I see within the very insightful Accenture management advice opportunities for HRO contributions. For example, to climb the cycle of business success based on a winning idea, you need to reach a threshold of capabilities and competence and to attract and keep top talent in critical areas to maximize growth without collapse. As the cycle of achieving business success begins to end, new talent problems can arise as turnover increases due to fewer advancement opportunities and talent poaching. As a new cycle starts, a change may be needed in leadership and business competencies at the executive and other levels.

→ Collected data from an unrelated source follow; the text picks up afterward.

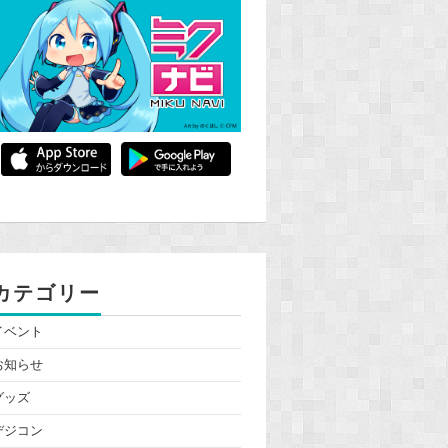
カテゴリー
イベント
お知らせ
グッズ
デジコン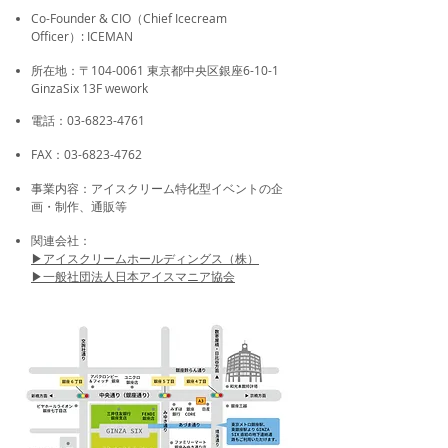
Co-Founder & CIO（Chief Icecream
Officer）:
ICEMAN
所在地：〒104-0061 東京都中央区銀座6-10-1
GinzaSix 13F wework
電話：03-6823-4761
FAX：03-6823-4762
事業内容：アイスクリーム特化型イベントの企
画・制作、通販等
​関連会社：
▶アイスクリームホールディングス（株）
▶一般社団法人日本アイスマニア協会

Talent needs to be continually monitored, nurtured, and refreshed – all appropriate to the current and next cycle of the enterprise and what is happening in the broader market and economy.

Layering talent management services (e.g., recruiting, staffing, performance management, succession and career planning, and workforce planning) on top of a capable HR system for employee data management that’s supported by HR analytics can go a long way in helping clients see where they are now, identify gaps and emerging issues, and use HRO services and support to achieve a truly high performance-based business transformation.

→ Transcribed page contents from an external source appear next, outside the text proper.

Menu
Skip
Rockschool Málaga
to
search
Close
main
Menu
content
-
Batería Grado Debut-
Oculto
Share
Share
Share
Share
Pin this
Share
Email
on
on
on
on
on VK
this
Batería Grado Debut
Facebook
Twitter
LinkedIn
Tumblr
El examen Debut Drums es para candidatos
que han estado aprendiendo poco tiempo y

Linda Merritt, Research Director, HRO, NelsonHall

Employee Engagement: Outsourcing Providers Get It

March 3, 2011

I finally listened to my first two Bill Kutik radio shows and I’m glad I did (replays are available online).  Two weeks ago, Bill interviewed Mary Sue Rogers, General Manager of Global HR, Learning and Recruiting for IBM, who shared her perspectives on HRO.

More recently, Bill interviewed Rudy Karsan, CEO of Kenexa, for his views on balancing work and life and the nature of how jobs are changing with insights from his recently co-authored book titled “We: How to Increase Performance and Profits through Full Engagement.”  Research findings cited from global employee surveys and company case studies revealed three essential elements that keep employees engaged and productive: pay, purpose and passion.  During the interview with Bill, Rudy noted a January 2010 study which indicated that 45% of employees were disengaged.  That figure is now a staggering 84% (Ouch!).  Just think of the productivity that would occur if companies could make that 84% engaged.

To measure employee engagement, Rudy states that companies must first measure employee engagement though employee surveys.  Once those results are compiled and analyzed, conversations on how to improve need to occur with employees.  Having managed employee programs including employee satisfaction for a global telecom for a few years in my prior life, I can attest to all the amazing things that happen when employees become engaged!

Another important element in employee engagement is to analyze employee actions and anticipate trends before they become major problems.  In her discussion with Bill, Mary Sue emphasized the wealth of workforce information that is already inherent in HR data warehouses and systems.  An experienced HRO vendor can help connect the systems, provide the HR analytic tools, and even assist in building an engaged employee base, which is critical for success in an ever-changing global business environment.

An example of another HRO provider walking the talk is HCL.  Vice Chairman and CEO Vineet Nayar penned his management philosophy in his 2010 book titled “Employees First, Customers Second,” which says it all.

So, why aren’t more companies actively trying to ascertain employee satisfaction?  I could write my own mini novel on all of the excuses organizations give, but rather I’ll simply say just do it.  If you have the resources and the commitment, employee engagement can be managed internally.  But, if you don’t have the bandwidth, talent management providers such as Kenexa and OchreHouse have the capability to help.  In either case, companies must be committed to the process, from senior leaders down to first line supervisors.  If you don’t have the commitment to doing anything with the results, then my advice is don’t bother measuring to begin with as you risk disengaging employees more.  As an organizational leader, which side of the 84% do you want to be on?